The Telecom Regulatory
Authority of India (TRAI) has
sought people's input on net neutrality. Issue is whether Internet Service Providers (ISPs) may be permitted to provide incentives or disincentives to the consumer to access particular websites. For example, some months ago IT Major Facebook had put forth a proposal called "Free Basics" in collaboration with Reliance Communications to provide free internet services to the people for accessing limited numbers of websites. One dimension of this proposal was fee delivery. The other dimension was of discarding net neutrality. At present internet service providers like Airtel and Reliance merely provide access to the net.
They do not decide which sites will be accessed by the user. The Facebook proposal enabled the provider to decide which websites will be provided with free access and which will be charged. This meant that the service provider would determine what content the user will access. The provision of free internet was a positive of this proposal while interference in the access to websites was a negative.
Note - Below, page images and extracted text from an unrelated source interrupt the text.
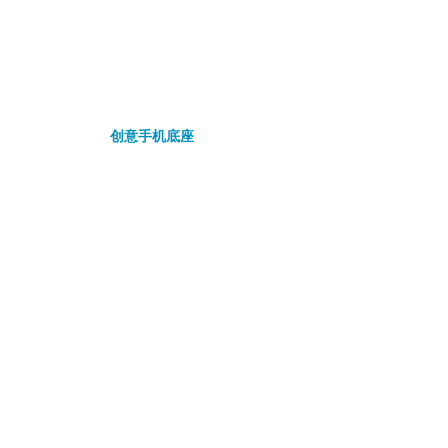
创意手机底座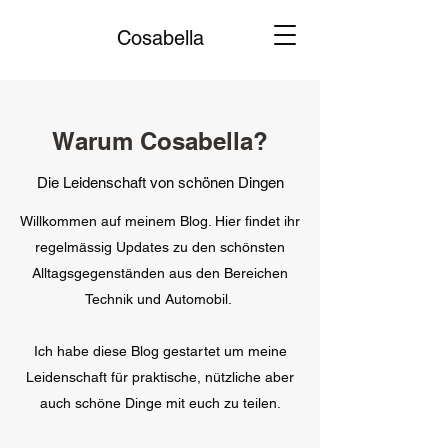
Cosabella
Warum Cosabella?
Die Leidenschaft von schönen Dingen
Willkommen auf meinem Blog. Hier findet ihr
regelmässig Updates zu den schönsten
Alltagsgegenständen aus den Bereichen
Technik und Automobil.
Ich habe diese Blog gestartet um meine
Leidenschaft für praktische, nützliche aber
auch schöne Dinge mit euch zu teilen.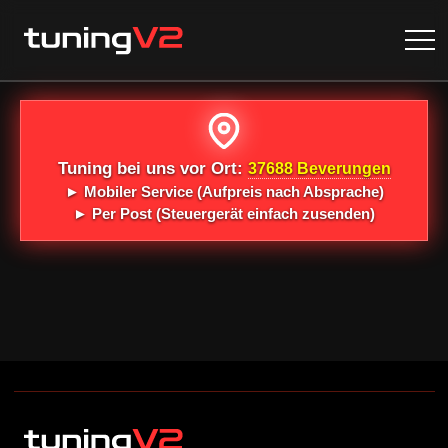
Tuning bei uns vor Ort:
37688 Beverungen
►
Mobiler Service
(Aufpreis nach Absprache)
►
Per Post
(Steuergerät einfach zusenden)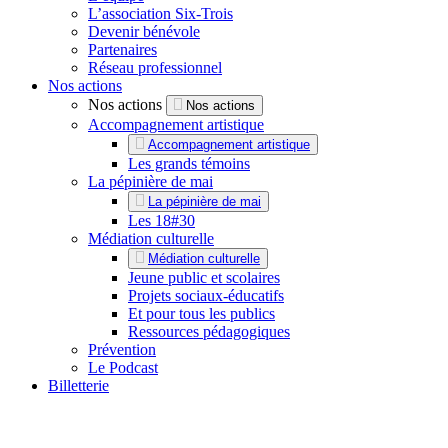
L’association Six-Trois
Devenir bénévole
Partenaires
Réseau professionnel
Nos actions
Nos actions
Nos actions
Accompagnement artistique
Accompagnement artistique
Les grands témoins
La pépinière de mai
La pépinière de mai
Les 18#30
Médiation culturelle
Médiation culturelle
Jeune public et scolaires
Projets sociaux-éducatifs
Et pour tous les publics
Ressources pédagogiques
Prévention
Le Podcast
Billetterie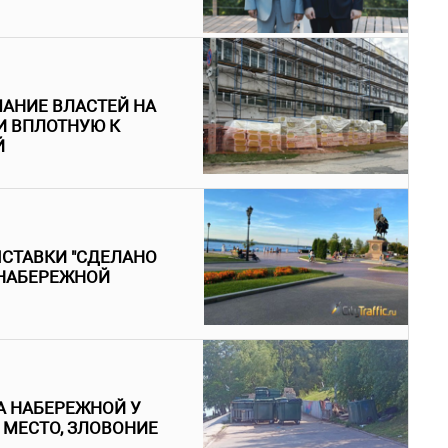
АНИЕ ВЛАСТЕЙ НА
И ВПЛОТНУЮ К
Й
ЫСТАВКИ "СДЕЛАНО
 НАБЕРЕЖНОЙ
 НАБЕРЕЖНОЙ У
МЕСТО, ЗЛОВОНИЕ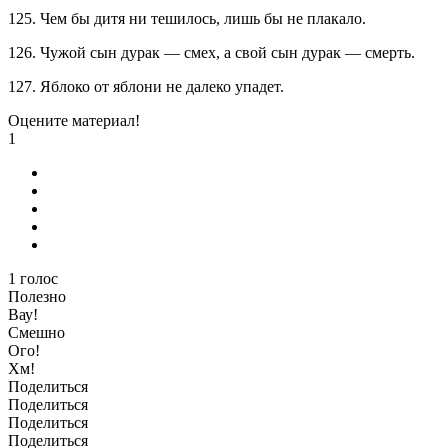
125. Чем бы дитя ни тешилось, лишь бы не плакало.
126. Чужой сын дурак — смех, а свой сын дурак — смерть.
127. Яблоко от яблони не далеко упадет.
Оцените материал!
1
1
голос
Полезно
Вау!
Смешно
Ого!
Хм!
Поделиться
Поделиться
Поделиться
Поделиться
The Reliance proposal would have provided free access to a limited number of sites. The customer would have to pay for accessing additional sites. This meant that Reliance would guide the user in deciding which sites to access and which to avoid. It was like the newspaper vendor deciding which newspaper the customer will read. The mind of the people will be pushed into a particular direction as desired by the newspaper vendor or Reliance. There have been many instances of service providers slowing down access to certain sites. French service provider Orange reached a deal with Google, in which Google paid for the traffic incurred on the Orange network. American Company Netflix reached an arrangement with service provider Comcast to improve the quality of its service to Netflix clients. Such prioritization of traffic looks innocent but it lays the principle that a service provider can goad the consumer in a particular direction. In due course, it was possible for the service provider to slow down or block certain sites critical of the Government or other organization. Information was power in today's world and the freedom of information was at stake. It must be reported that Chile, Netherlands and Slovenia have already enacted laws directing that service providers will make no such interference. Recently a United States Circuit Court which is equal to Indian High Courts has upheld this principle.
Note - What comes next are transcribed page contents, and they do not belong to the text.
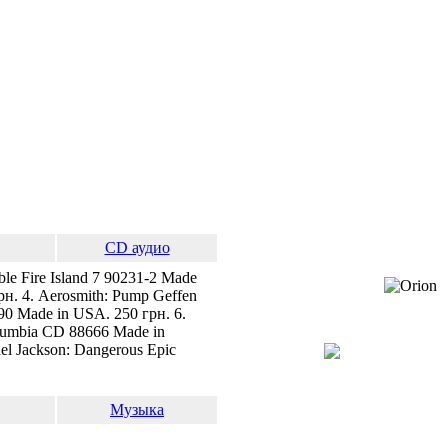
СD аудио
le Fire Island 7 90231-2 Made
рн. 4. Aerosmith: Pump Geffen
90 Made in USA. 250 грн. 6.
Columbia CD 88666 Made in
el Jackson: Dangerous Epic
Музыка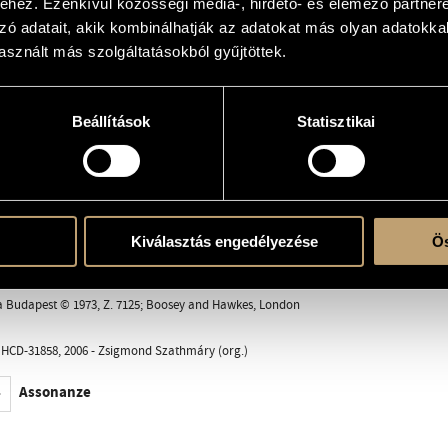
hez. Ezenkívül közösségi média-, hirdető- és elemező partner
zó adatait, akik kombinálhatják az adatokat más olyan adatokka
sznált más szolgáltatásokból gyűjtöttek.
erre
Beállítások
Statisztikai
ent
Kiválasztás engedélyezése
Ös
, Nürnberg; Werner Jacob (org.)
a Budapest © 1973, Z. 7125; Boosey and Hawkes, London
HCD-31858, 2006 - Zsigmond Szathmáry (org.)
Assonanze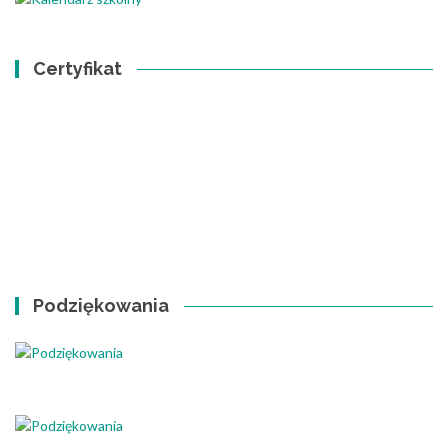
Certyfikat
Podziękowania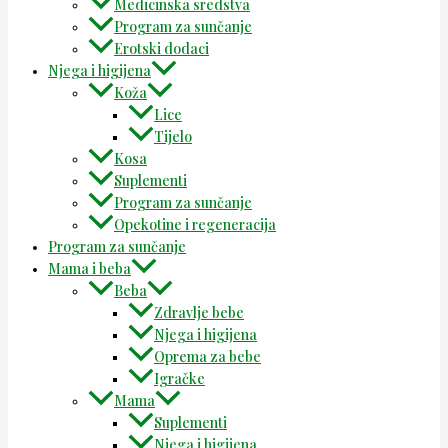
Medicinska sredstva
Program za sunčanje
Erotski dodaci
Njega i higijena
Koža
Lice
Tijelo
Kosa
Suplementi
Program za sunčanje
Opekotine i regeneracija
Program za sunčanje
Mama i beba
Beba
Zdravlje bebe
Njega i higijena
Oprema za bebe
Igračke
Mama
Suplementi
Njega i higijena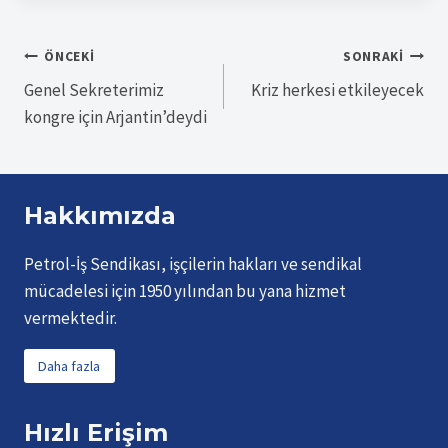
Yazı
ÖNCEKI
SONRAKI
Genel Sekreterimiz
Kriz herkesi etkileyecek
gezinmesi
kongre için Arjantin’deydi
Hakkımızda
Petrol-İş Sendikası, işçilerin hakları ve sendikal
mücadelesi için 1950 yılından bu yana hizmet
vermektedir.
Daha fazla
Hızlı Erişim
At the same time providing free access to the internet for the large numbers of consumers is equally desirable. There must be a way that free internet can be provided without allowing the service provider to interfere in access to the websites. This is best done by progressive pricing. The Municipalities provide free water at the stand post on the street corner but charge for piped water supplied to the home. The Municipality does not discriminate in the type of water provided at the two locations. The price of electricity is less for small consumers and is increased as consumption rises. The Electricity Board does not supply different qualities of electricity to the different consumers. The resolve of Reliance to provide free internet service to the poor would be welcome if they provided free service of, say, 1 MB data per month and charged monies thereafter. Such free access would provide internet access to the people and also not hit at net neutrality. But Reliance was disguising this free service by seeking power to interfere with the access of the websites.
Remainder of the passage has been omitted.